* EXERCISE PROMPT *
Filter the records for lines holding the string "Шкафы".

- - - -

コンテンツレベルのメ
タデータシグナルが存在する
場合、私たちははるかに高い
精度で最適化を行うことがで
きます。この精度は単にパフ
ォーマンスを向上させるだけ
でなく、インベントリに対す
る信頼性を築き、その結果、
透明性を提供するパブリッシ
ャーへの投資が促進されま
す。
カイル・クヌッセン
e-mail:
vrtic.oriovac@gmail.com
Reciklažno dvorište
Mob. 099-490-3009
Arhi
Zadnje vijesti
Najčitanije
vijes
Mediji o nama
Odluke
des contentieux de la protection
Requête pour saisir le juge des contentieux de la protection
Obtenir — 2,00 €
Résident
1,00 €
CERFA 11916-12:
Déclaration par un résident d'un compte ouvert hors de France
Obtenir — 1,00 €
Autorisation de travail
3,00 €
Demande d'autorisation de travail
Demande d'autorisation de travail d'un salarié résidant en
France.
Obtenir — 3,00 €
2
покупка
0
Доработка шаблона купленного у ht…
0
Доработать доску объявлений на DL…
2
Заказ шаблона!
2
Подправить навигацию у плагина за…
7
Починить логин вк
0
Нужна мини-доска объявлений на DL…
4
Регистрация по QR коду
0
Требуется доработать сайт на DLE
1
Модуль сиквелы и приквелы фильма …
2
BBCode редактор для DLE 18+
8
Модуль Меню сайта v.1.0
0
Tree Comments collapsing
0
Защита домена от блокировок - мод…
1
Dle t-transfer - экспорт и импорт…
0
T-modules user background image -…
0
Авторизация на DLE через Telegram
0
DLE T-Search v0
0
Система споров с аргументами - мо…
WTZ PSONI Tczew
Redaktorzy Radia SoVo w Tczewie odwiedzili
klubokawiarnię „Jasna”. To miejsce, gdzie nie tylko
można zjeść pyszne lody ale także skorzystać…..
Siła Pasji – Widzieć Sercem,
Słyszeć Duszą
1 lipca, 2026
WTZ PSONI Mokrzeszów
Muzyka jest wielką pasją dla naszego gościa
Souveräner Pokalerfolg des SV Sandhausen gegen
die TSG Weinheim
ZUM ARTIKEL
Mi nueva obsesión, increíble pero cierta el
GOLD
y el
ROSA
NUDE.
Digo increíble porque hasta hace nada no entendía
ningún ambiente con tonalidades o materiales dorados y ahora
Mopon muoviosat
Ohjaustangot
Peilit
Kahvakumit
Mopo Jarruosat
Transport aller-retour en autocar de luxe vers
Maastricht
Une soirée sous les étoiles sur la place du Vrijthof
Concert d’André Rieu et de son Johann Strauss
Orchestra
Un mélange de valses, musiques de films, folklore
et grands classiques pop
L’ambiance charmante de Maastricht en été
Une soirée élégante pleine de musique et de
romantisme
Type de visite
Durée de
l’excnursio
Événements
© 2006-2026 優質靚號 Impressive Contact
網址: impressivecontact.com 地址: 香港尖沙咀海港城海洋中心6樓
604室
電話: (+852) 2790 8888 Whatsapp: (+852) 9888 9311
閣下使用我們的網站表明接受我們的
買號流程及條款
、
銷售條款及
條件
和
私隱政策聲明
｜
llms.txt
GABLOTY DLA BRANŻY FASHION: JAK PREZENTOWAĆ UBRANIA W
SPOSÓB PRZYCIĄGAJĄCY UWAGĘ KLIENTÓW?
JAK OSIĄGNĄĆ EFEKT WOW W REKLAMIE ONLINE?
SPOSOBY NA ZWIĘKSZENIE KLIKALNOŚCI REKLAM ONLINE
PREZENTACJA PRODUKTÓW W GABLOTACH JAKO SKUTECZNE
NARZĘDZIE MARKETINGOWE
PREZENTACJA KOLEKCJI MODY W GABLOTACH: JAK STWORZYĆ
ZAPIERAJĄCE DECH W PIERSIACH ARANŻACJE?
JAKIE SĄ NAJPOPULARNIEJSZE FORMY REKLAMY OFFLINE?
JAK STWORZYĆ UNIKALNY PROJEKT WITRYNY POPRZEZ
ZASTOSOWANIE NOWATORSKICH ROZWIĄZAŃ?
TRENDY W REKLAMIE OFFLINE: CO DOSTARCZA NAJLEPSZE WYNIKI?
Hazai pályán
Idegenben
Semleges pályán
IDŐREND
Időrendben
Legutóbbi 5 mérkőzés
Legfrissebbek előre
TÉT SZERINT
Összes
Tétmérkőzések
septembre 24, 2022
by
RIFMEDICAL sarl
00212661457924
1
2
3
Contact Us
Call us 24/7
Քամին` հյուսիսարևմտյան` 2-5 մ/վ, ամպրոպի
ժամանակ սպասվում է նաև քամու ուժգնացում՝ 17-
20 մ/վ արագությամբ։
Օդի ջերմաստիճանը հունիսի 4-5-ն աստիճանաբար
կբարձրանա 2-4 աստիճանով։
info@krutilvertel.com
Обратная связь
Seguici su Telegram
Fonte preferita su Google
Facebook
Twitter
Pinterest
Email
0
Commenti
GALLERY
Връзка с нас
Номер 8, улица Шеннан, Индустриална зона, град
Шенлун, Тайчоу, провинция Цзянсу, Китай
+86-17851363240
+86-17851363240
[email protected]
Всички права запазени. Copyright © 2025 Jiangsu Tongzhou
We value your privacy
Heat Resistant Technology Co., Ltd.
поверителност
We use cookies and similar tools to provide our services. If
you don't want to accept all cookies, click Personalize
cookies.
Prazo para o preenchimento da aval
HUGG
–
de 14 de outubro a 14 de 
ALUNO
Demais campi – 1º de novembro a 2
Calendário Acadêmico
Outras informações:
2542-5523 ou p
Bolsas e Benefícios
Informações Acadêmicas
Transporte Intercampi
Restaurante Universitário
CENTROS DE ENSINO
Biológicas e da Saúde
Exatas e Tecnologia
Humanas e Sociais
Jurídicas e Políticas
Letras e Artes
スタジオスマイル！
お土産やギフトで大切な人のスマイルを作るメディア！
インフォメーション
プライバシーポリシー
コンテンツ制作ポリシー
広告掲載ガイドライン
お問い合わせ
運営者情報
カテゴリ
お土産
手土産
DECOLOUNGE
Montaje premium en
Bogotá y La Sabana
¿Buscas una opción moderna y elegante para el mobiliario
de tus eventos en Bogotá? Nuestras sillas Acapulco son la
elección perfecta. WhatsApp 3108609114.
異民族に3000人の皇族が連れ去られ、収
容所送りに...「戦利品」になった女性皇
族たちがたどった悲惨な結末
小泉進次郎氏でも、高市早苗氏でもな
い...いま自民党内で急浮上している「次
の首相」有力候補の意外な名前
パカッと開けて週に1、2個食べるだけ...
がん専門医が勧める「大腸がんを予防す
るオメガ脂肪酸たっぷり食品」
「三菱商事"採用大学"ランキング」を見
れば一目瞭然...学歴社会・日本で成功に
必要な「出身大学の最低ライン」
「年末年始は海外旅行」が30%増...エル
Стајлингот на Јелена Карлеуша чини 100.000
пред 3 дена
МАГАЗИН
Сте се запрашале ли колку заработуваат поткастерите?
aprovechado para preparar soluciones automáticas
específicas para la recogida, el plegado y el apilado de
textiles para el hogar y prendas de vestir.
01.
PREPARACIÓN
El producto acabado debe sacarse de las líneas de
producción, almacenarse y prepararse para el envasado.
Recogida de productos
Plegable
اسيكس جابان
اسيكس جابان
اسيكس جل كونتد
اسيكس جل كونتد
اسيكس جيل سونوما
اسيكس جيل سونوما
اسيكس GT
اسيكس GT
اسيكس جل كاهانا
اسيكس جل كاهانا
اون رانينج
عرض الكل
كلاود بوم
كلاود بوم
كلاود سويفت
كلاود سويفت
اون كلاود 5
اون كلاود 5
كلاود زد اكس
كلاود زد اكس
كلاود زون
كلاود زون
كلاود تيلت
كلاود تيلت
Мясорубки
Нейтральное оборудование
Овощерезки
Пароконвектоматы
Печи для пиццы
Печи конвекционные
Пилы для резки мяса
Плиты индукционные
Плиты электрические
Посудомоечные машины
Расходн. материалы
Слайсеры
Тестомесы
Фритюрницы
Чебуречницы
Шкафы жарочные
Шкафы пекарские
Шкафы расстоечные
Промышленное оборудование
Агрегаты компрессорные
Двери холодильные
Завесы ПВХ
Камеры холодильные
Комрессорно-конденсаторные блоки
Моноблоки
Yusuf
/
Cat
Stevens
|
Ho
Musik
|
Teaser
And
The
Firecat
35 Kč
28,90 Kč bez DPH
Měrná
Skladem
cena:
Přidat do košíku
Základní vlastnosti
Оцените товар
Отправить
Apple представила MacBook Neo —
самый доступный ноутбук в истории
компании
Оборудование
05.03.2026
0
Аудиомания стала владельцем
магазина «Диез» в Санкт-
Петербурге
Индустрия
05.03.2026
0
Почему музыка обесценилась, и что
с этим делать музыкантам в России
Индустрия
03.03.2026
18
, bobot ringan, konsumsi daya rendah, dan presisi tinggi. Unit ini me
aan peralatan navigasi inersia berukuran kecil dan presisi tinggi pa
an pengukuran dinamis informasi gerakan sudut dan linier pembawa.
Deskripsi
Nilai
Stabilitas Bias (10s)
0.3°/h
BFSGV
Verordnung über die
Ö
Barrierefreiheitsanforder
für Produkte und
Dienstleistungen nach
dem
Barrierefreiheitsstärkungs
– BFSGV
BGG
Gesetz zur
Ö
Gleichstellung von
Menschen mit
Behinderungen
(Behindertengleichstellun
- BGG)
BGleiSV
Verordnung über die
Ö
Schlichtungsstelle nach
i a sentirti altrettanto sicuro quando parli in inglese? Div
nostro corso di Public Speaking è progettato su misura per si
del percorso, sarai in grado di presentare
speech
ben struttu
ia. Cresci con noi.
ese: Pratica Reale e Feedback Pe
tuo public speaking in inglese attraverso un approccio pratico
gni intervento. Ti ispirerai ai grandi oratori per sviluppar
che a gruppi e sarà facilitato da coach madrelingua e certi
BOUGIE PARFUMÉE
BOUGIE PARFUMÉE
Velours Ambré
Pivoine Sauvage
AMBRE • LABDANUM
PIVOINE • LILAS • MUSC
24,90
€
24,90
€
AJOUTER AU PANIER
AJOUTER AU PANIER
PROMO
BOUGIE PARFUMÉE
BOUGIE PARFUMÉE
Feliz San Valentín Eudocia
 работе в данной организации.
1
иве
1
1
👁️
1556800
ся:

- - - -

* ANSWER FOR THE TASK *
Шкафы жарочные
Шкафы пекарские
Шкафы расстоечные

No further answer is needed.